It is very important to make sure that kid knows that you are the boss. You make the biggest decisons... you are the parent. Don't beat them senseless, trust me, I am sure they have had more of that then they need. Train them like you would train a abused pet. With love, care, and boundries.

If you teach them that way... That kid will never forget you.
They may not become as good as you want them to be... but inside them they will know that they did have a chance to a better life... and someday they might even turn to that...


I hope this can help you help those of us who hurt... Those of us who confuse you and those of us, you just don't seem to understand...

To help you get...



Into the Mind of the Hurting...


Marie J.

Tuesday, December 3, 2013

In My Mind...

I sit here alone…


Pondering…


Wondering…


I am 16… no longer a child… not yet an adult...

I am a young woman…

My heart feels torn…

I wonder about my life ahead… what will I be? Where will I go?

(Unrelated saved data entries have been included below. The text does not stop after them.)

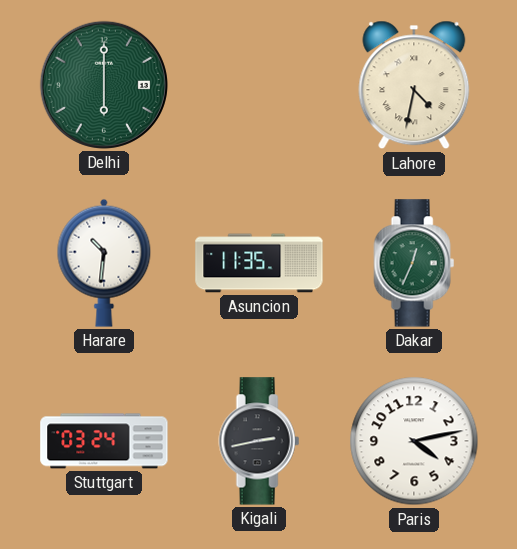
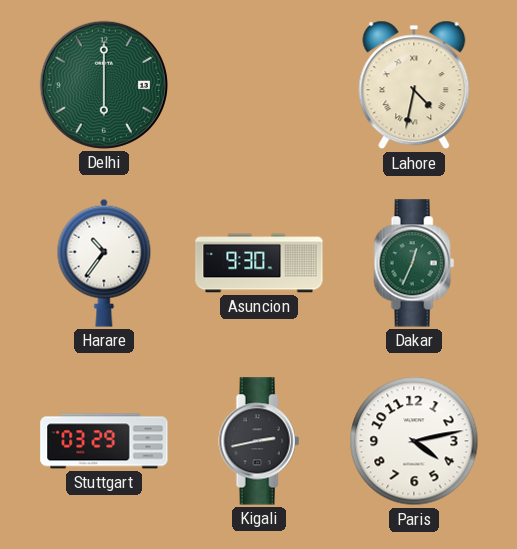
Harare: 10:31 -> 10:36
Asuncion: 11:35 -> 9:30
Stuttgart: 03:24 -> 03:29
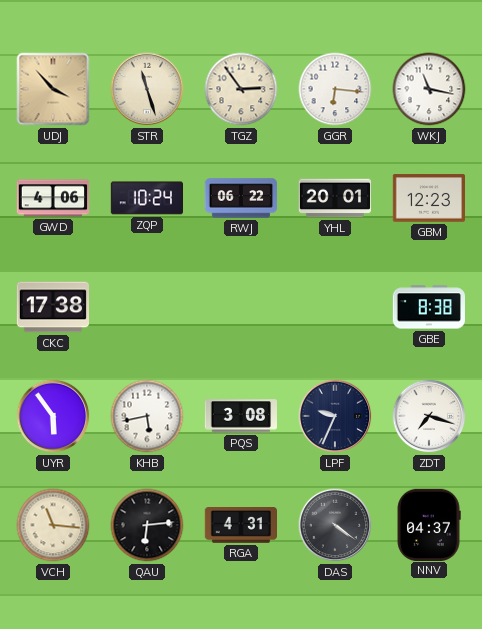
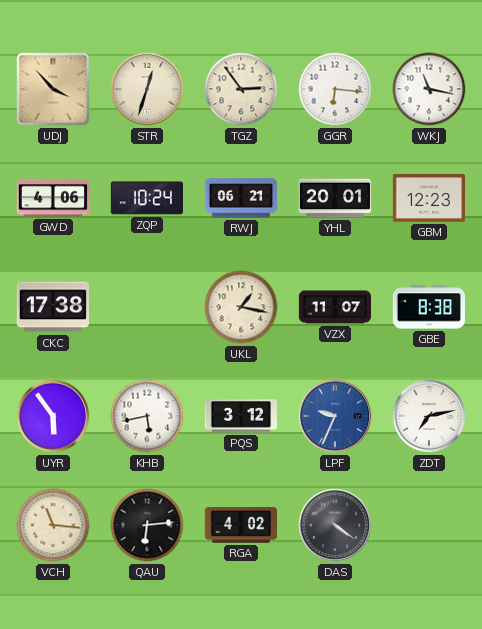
STR: 11:27 -> 12:33
RWJ: 06:22 -> 06:21
UKL: none -> 1:17
VZX: none -> 11:07
PQS: 3:08 -> 3:12
LPF dial: navy -> blue
ZDT: 7:18 -> 7:13
RGA: 4:31 -> 4:02
NNV: 04:37 -> none
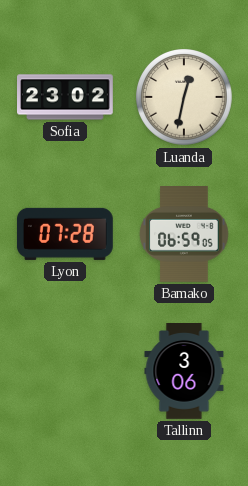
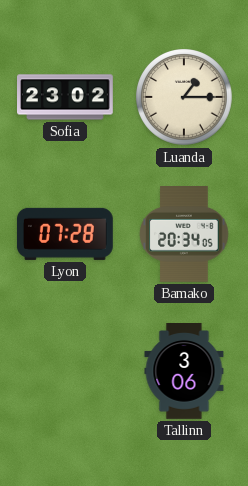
Luanda: 12:32 -> 1:15
Bamako: 06:59 -> 20:34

It is a bit frightening… but more exciting… I remember when I used to wonder if I would ever make it to 13… Well… I did… I made it past 13… For I am 16 now… I am at the age my mom was when she gave me life… It is kinda weird, if you know what I mean… to think my mom is only 16 years older than I am. I cannot imagine myself with a newborn… That just seems so… foreign. I wonder what I would do if I did have a newborn… I hope I would give that baby a better life then what my mom gave me. I hope I would shower the baby with hugs and kisses… love. Something that was not introduced to me until I was 7 years old…

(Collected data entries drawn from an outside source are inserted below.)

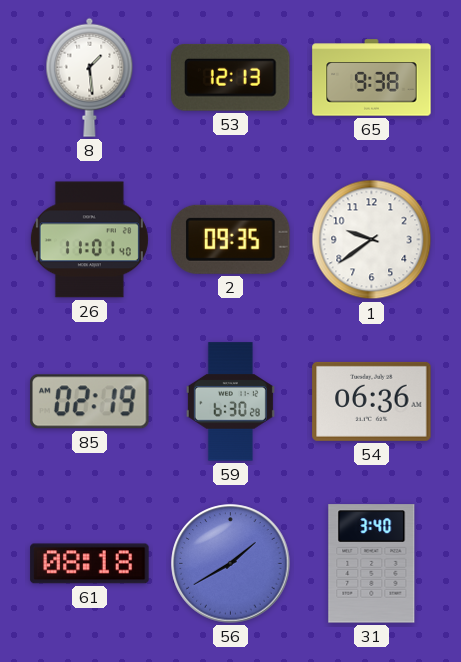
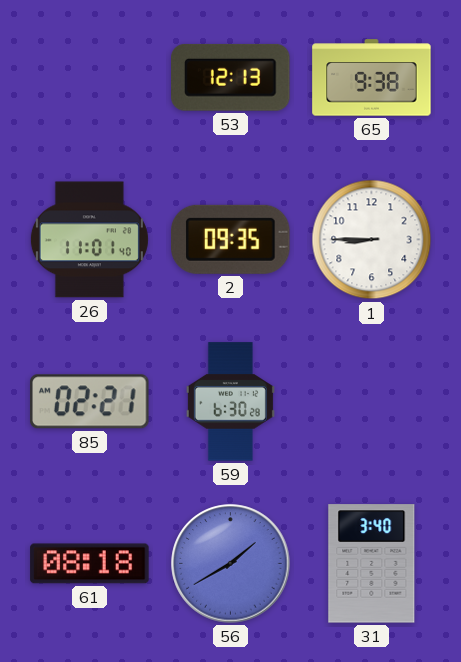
8: 1:29 -> none
1: 9:39 -> 8:45
85: 02:19 -> 02:21
54: 06:36 -> none
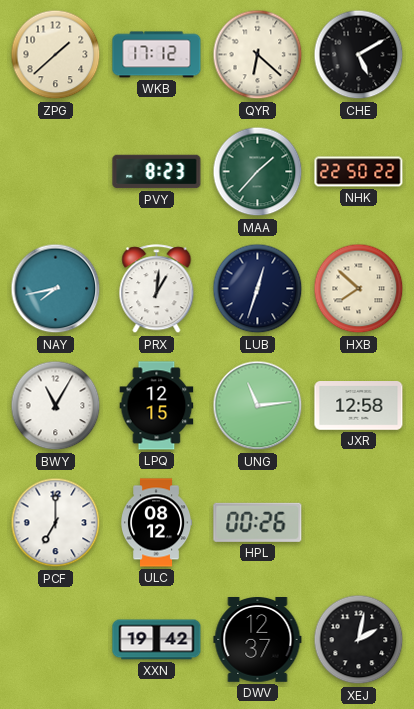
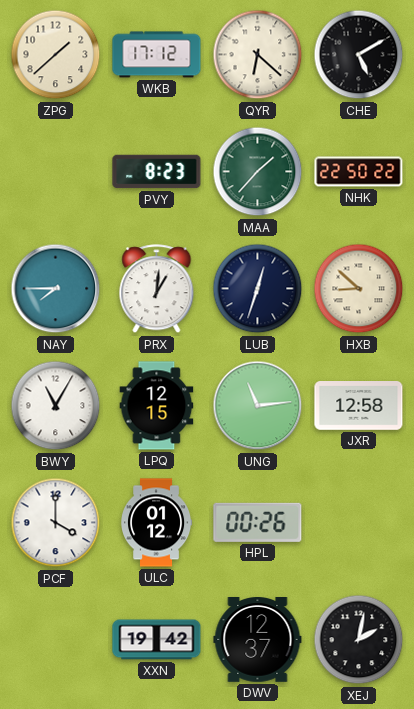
NAY: 7:43 -> 7:45
HXB: 7:52 -> 8:52
PCF: 7:00 -> 4:00
ULC: 08:12 -> 01:12
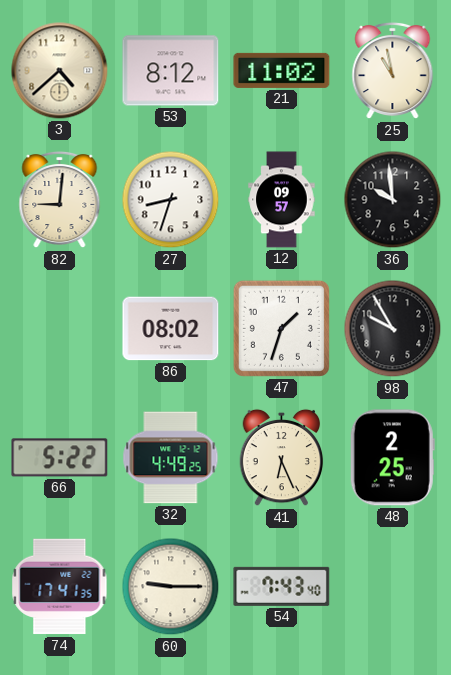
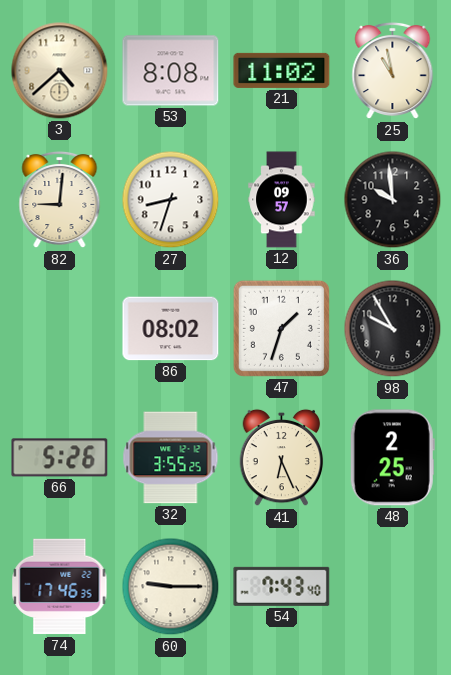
53: 8:12 -> 8:08
66: 5:22 -> 5:26
32: 4:49 -> 3:55
74: 17:41 -> 17:46
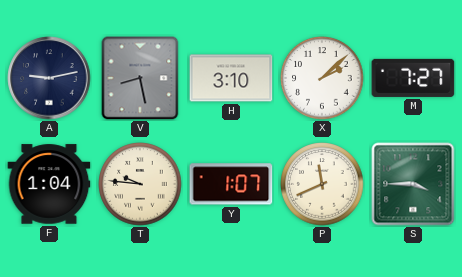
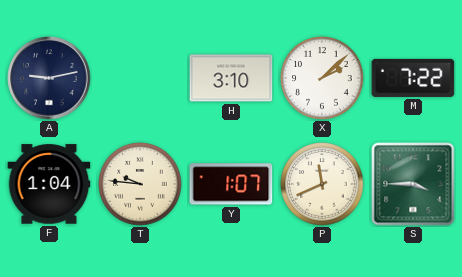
V: 8:28 -> none
M: 7:27 -> 7:22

Love scares me… It is painful… terrifying… confusing… What is love… really… what is love? I hear that God is love… but if you don’t know God… then what IS love? Is it a being… is it a feeling… or is it something so out of this world that nobody really knows for sure.

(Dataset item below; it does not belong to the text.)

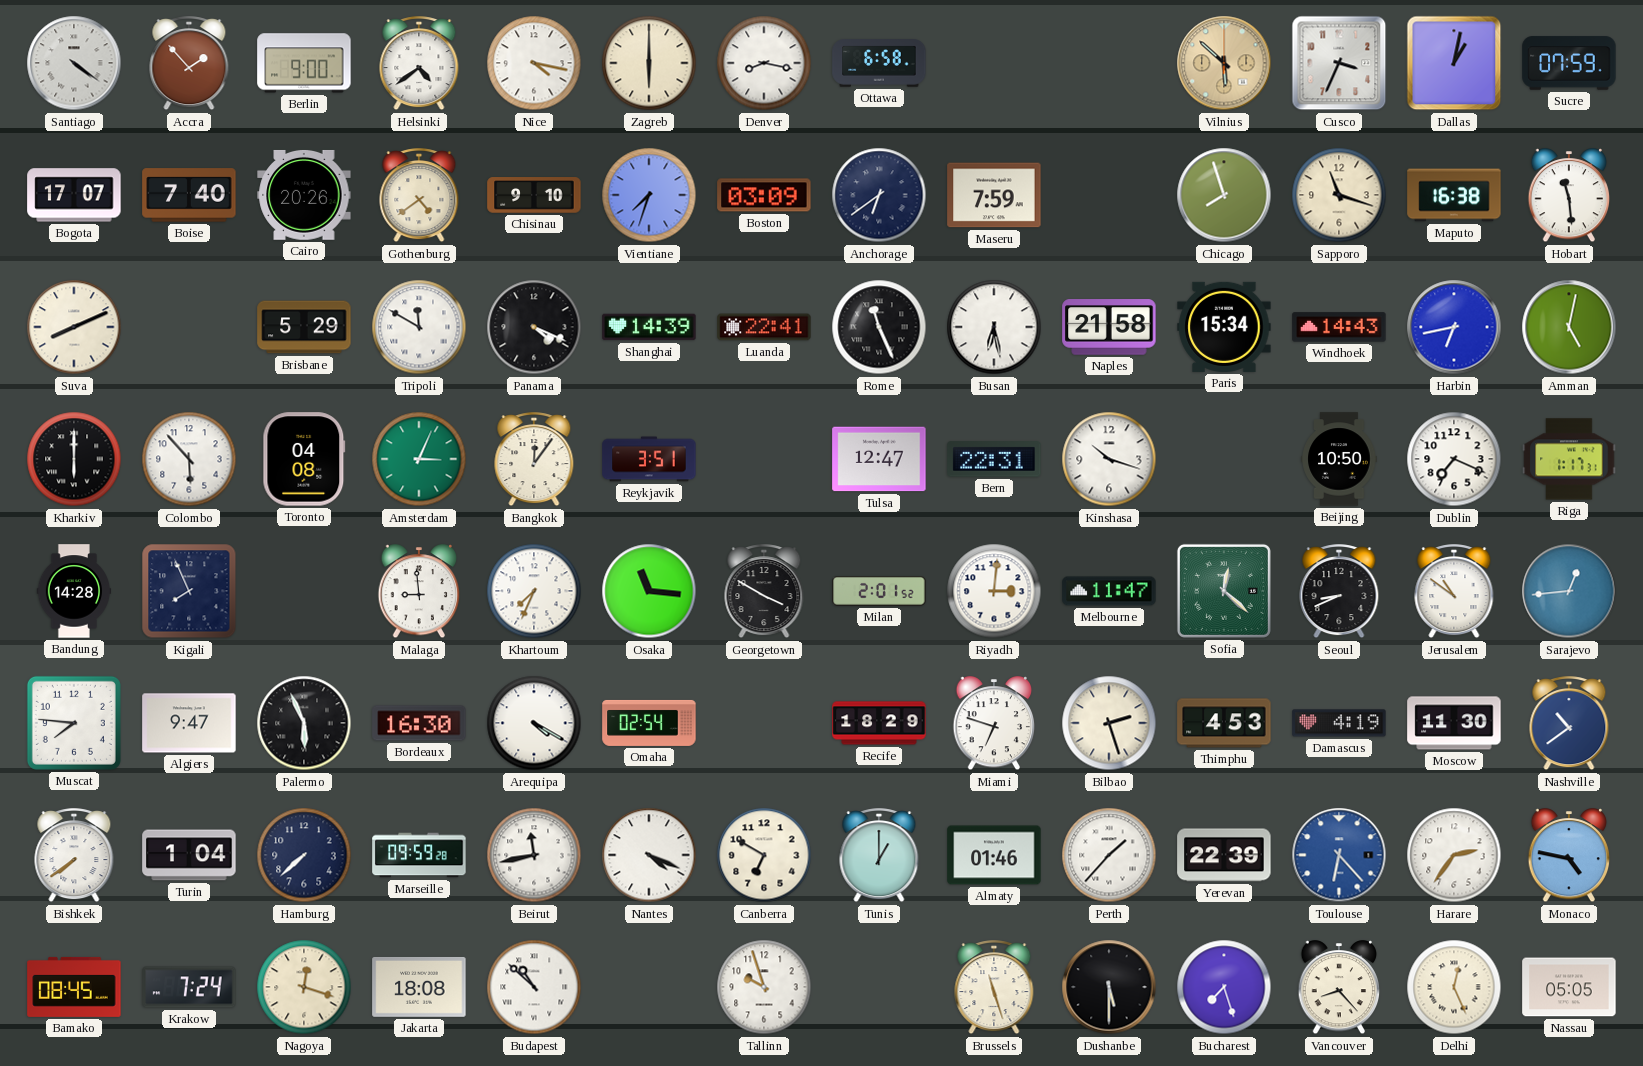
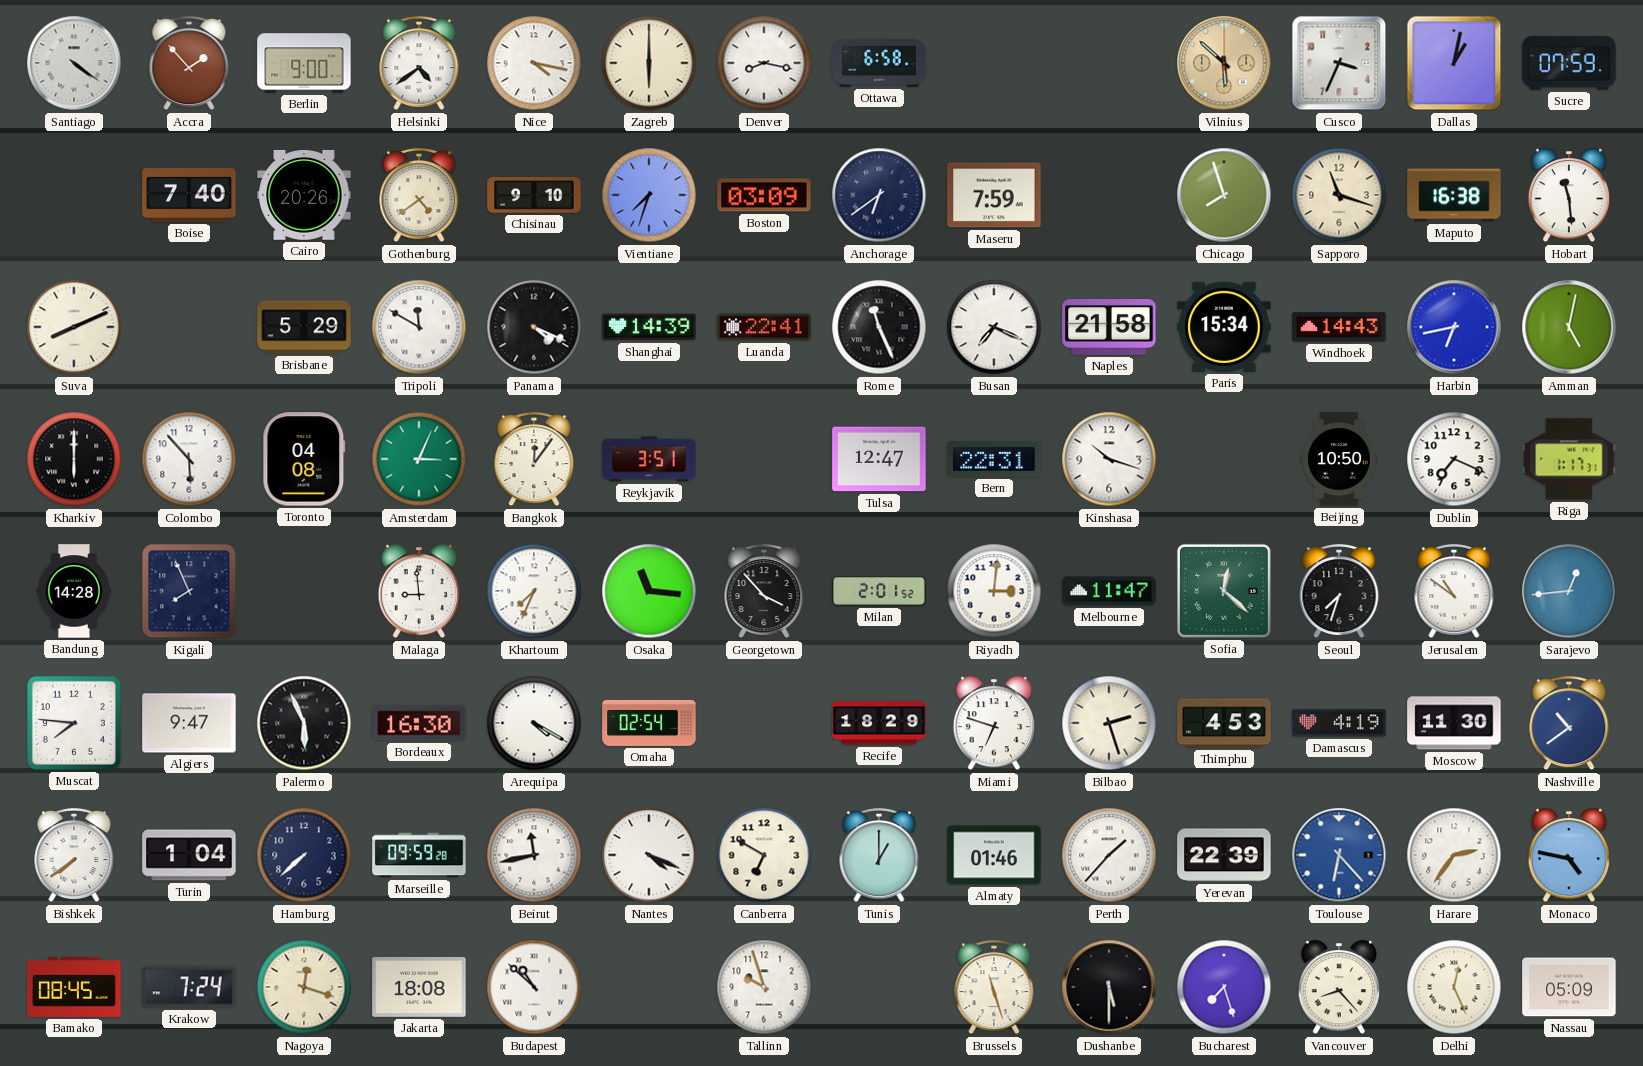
Bogota: 17:07 -> none
Busan: 6:28 -> 7:19
Georgetown: 3:50 -> 3:53
Seoul: 8:41 -> 7:33
Nassau: 05:05 -> 05:09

What you are reading… is what I process in my mind daily…
What is God? Who is God? Where did He originate? I hear some say He came from the unknown… but where is the unknown? Why did He choose to create the world…? How long did he alone? Why did He create me? What purpose do I fulfill? How long until I find out?


My heart is torn… why? I am not sure… It hurts at times… sometimes I wonder if life will get any better… Where there is no pain in one day… Maybe that just isn’t life… Maybe you have to feel pain to make you pursue a better way… I think in some ways… we are just like some animals… when we train our animals we look for ways to help them pursue the right thing… Like when we try to train a horse to lead… Do you stand in front of the horse and wait for it to decide to follow you? No, if the horse has not learned how to follow, you have to apply pressure around the nose and ears… Inflict just a little pain to make them take that one step away from the pressure… I think that is what happens to us… There is pressure in our lives… to make us pursue the right thing… To make us take a step towards the better way. It is up to you on when and how you do that…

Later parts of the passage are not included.